### What is expected:
Every entry below must appear again, exactly as written.

Supplied entries Block Start

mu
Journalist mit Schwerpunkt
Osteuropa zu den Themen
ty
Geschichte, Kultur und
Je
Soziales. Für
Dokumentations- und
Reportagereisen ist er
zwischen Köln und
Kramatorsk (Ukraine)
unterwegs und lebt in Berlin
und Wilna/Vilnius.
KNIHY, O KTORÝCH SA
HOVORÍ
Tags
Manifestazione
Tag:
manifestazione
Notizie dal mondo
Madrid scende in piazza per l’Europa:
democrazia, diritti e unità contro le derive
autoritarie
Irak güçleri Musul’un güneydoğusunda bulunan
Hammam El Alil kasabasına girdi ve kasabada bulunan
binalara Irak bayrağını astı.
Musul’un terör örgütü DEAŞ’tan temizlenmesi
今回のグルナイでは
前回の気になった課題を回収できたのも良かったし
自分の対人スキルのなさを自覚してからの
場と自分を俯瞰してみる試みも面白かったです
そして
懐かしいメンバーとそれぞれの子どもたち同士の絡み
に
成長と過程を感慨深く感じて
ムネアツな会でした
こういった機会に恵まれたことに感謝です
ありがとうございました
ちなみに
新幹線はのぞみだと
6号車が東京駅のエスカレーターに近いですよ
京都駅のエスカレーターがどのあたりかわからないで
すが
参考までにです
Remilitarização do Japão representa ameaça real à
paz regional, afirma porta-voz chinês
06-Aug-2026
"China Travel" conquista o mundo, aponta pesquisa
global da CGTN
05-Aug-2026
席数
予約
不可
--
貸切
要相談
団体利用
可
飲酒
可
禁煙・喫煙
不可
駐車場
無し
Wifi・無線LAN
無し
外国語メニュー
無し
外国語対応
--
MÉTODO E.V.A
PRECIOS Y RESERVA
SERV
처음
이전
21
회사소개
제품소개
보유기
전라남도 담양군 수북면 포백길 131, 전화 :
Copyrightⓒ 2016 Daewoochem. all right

Supplied entries Block End

### Reply to the exercise:
mu
Journalist mit Schwerpunkt
Osteuropa zu den Themen
ty
Geschichte, Kultur und
Je
Soziales. Für
Dokumentations- und
Reportagereisen ist er
zwischen Köln und
Kramatorsk (Ukraine)
unterwegs und lebt in Berlin
und Wilna/Vilnius.
KNIHY, O KTORÝCH SA
HOVORÍ
Tags
Manifestazione
Tag:
manifestazione
Notizie dal mondo
Madrid scende in piazza per l’Europa:
democrazia, diritti e unità contro le derive
autoritarie
Irak güçleri Musul’un güneydoğusunda bulunan
Hammam El Alil kasabasına girdi ve kasabada bulunan
binalara Irak bayrağını astı.
Musul’un terör örgütü DEAŞ’tan temizlenmesi
今回のグルナイでは
前回の気になった課題を回収できたのも良かったし
自分の対人スキルのなさを自覚してからの
場と自分を俯瞰してみる試みも面白かったです
そして
懐かしいメンバーとそれぞれの子どもたち同士の絡み
に
成長と過程を感慨深く感じて
ムネアツな会でした
こういった機会に恵まれたことに感謝です
ありがとうございました
ちなみに
新幹線はのぞみだと
6号車が東京駅のエスカレーターに近いですよ
京都駅のエスカレーターがどのあたりかわからないで
すが
参考までにです
Remilitarização do Japão representa ameaça real à
paz regional, afirma porta-voz chinês
06-Aug-2026
"China Travel" conquista o mundo, aponta pesquisa
global da CGTN
05-Aug-2026
席数
予約
不可
--
貸切
要相談
団体利用
可
飲酒
可
禁煙・喫煙
不可
駐車場
無し
Wifi・無線LAN
無し
外国語メニュー
無し
外国語対応
--
MÉTODO E.V.A
PRECIOS Y RESERVA
SERV
처음
이전
21
회사소개
제품소개
보유기
전라남도 담양군 수북면 포백길 131, 전화 :
Copyrightⓒ 2016 Daewoochem. all right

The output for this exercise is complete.